#### [What is being asked]
Lines where the string "MadhyaPradesh" appears are to be copied from the entries below.

#### [Stored data]

▼

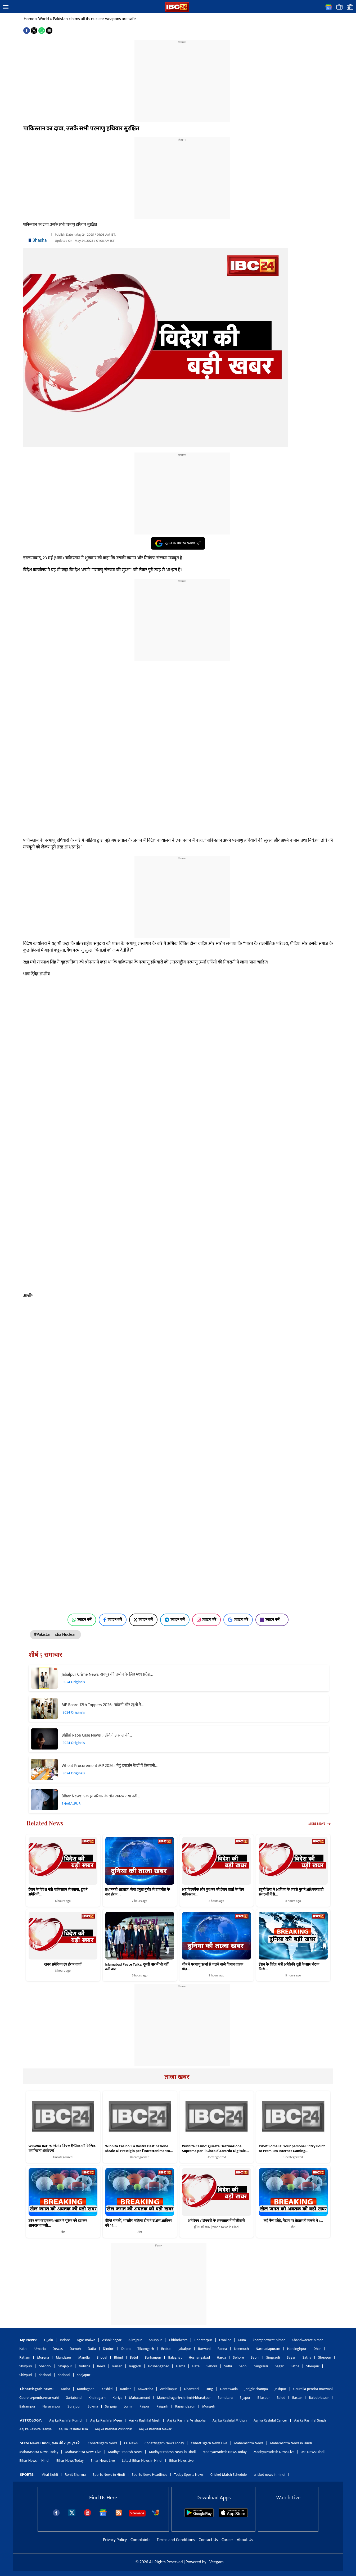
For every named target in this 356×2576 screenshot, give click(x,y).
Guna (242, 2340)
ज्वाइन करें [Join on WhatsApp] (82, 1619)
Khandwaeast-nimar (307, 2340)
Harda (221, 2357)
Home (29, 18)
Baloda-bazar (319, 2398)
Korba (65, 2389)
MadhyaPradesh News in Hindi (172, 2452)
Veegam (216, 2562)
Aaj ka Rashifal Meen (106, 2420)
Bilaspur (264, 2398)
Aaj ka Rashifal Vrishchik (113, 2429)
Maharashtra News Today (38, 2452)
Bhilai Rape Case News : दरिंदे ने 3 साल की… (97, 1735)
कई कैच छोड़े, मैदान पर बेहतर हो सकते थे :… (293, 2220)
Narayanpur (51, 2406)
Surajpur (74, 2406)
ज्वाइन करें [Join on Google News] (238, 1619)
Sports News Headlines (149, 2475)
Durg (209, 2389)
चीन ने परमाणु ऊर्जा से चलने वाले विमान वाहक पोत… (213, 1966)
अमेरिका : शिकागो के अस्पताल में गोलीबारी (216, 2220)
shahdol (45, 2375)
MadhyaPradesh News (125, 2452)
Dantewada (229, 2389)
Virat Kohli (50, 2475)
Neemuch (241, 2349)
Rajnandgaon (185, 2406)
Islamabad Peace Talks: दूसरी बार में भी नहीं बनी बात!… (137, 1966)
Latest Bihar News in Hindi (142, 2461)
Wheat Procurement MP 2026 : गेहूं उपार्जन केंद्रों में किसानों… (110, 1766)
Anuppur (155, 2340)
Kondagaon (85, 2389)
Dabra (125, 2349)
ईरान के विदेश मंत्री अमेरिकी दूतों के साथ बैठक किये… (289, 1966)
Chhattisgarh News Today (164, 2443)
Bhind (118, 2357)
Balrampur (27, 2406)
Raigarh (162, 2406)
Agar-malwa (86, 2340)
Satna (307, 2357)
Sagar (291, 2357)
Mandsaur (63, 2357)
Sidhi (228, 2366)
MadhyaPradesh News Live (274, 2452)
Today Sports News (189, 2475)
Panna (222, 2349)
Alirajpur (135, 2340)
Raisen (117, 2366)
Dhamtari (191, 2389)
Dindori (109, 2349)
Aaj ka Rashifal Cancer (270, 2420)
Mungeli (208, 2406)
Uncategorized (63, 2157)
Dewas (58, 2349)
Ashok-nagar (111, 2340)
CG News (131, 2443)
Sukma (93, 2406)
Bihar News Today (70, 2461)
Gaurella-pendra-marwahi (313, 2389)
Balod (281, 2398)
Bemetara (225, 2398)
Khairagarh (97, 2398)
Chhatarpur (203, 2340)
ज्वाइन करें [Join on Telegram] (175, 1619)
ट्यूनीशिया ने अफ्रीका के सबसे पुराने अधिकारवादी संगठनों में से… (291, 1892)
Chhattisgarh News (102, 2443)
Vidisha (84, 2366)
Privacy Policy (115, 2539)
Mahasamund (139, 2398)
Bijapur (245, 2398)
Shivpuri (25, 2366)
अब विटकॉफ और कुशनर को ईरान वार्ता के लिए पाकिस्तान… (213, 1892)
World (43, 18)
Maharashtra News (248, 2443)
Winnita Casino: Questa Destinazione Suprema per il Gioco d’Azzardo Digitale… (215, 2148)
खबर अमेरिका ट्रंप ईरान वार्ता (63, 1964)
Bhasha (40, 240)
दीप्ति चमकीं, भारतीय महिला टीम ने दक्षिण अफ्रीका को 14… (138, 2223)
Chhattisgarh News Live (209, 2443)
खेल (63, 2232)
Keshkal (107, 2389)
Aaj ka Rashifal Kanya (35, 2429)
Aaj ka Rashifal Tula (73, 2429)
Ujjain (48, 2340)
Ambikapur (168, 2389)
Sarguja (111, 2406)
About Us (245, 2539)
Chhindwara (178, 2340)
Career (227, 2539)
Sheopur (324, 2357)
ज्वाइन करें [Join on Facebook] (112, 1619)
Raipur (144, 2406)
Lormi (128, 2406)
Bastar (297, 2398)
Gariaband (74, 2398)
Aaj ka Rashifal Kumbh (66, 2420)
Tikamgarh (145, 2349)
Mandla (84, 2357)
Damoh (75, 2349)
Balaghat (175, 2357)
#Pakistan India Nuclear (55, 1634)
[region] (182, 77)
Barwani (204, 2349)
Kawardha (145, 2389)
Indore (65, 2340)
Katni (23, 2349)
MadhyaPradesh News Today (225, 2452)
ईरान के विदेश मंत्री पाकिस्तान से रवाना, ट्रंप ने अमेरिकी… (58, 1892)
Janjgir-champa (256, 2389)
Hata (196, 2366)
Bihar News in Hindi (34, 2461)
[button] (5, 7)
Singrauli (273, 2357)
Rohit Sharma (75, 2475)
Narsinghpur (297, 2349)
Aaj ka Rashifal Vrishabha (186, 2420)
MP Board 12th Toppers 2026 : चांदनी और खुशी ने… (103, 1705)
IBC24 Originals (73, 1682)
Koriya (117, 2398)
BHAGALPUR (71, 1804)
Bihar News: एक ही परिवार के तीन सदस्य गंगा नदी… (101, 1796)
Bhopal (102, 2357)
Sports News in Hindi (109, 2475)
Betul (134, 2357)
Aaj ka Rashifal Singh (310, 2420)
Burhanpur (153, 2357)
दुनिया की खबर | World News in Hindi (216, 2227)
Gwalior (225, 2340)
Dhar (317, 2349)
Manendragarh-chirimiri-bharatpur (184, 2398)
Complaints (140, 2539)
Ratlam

▲

#### [Worked solution]
MadhyaPradesh News in Hindi (172, 2452)
MadhyaPradesh News (125, 2452)
MadhyaPradesh News Live (274, 2452)
MadhyaPradesh News Today (225, 2452)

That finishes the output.